Reading has always been my compulsion. Writing was just a symptom. My bookshelves heave with a right motley mix. I’ve got the classics, poetry, memoirs, travel writing. But also field guides, artists’ books and art historical studies. Many are charity shop finds, hand-bound beauties devoted to the tying of knots, obscure titles such as The Poet’s Tongue or French word books from the twenties of the century just gone. Some books I buy because there’s a handwritten dedication that says more to me than all the pages printed in the book ever could. Resistant to being told what to do, I distrust the gatekeepers with the power to make these kinds of decisions for us. The writer who gave me the most confidence in this spirit was not a fiction writer but a theorist called Khalwant Bhopal.

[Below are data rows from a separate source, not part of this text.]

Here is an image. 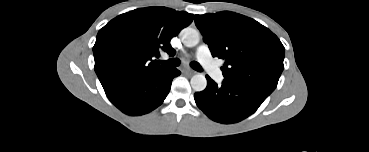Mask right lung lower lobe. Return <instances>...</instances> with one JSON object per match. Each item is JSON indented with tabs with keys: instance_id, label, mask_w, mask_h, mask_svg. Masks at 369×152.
Instances as JSON below:
<instances>
[{
	"instance_id": "right-lung-lower-lobe-1",
	"label": "right lung lower lobe",
	"mask_w": 369,
	"mask_h": 152,
	"mask_svg": "<svg viewBox=\"0 0 369 152\" xmlns=\"http://www.w3.org/2000/svg\"><path fill=\"white\" fill-rule=\"evenodd\" d=\"M180 71L166 69L131 80L106 93L108 99L127 115H143L161 105Z\"/></svg>"
}]
</instances>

Her book White Privilege: the myth of a post-racial society reminds us how so much of our lives are limited by things beyond our control: our race, our gender, our class. God, we need to talk more about class. 

MUSIC 
One musician I can’t keep away from is Robert Wyatt. I guess it’s the teenage sax player in me that admires his jazziness. At times he’s folky, weird, then proggy, funny and nakedly feminist. No song speaks to his mercurial style better than Sea Song. As he says, it’s different every time.   

COMEDY
I saw Stewart Lee’s arse at Newcastle Theatre Royal a couple of years ago. Highly recommended.

TV
For about five years I didn’t have a telly but now I do. Life is better for it.  Recently I’ve been re-watching Six Feet Under. My dad was a gravedigger and I grew up with a knowledge and appreciation for the grit that lives just beneath the incredibly polished and sedate business of death. Perhaps that’s why I have this thing with endings. I watched this show religiously but couldn’t bring myself to see the last episode. To bury it, so to speak. The same thing happens with novels and poetry collections. I know that the last page is coming and have to start over before I can finally commit to the ending and let go. Thinking about it, I never watched the final episodes of The Wire or Sopranos. All these years have passed and I’ve finally returned to the Fisher family and their funeral home, with a view to finish what I started. It is such a great watch. Surreal outbursts, the hilarity and humanity with which every character is written, how much it exposes the ridiculous rituals of conservativeness. Oh and Ruth: the first time I’d ever seen a mother portrayed as an autonomous human being.   

POETRY
Later this year Bloodaxe are publishing a much anticipated follow-up to Staying Alive anthology called Staying Human. I’m excited to read it, there’s always an impressive mix of themes and poets, often with an international eye. One of my favourite writers John Berger said the series can ‘leave those who have read or heard a poem from it feeling less alone and more alive’. Doesn’t that just sum up how necessary poetry is?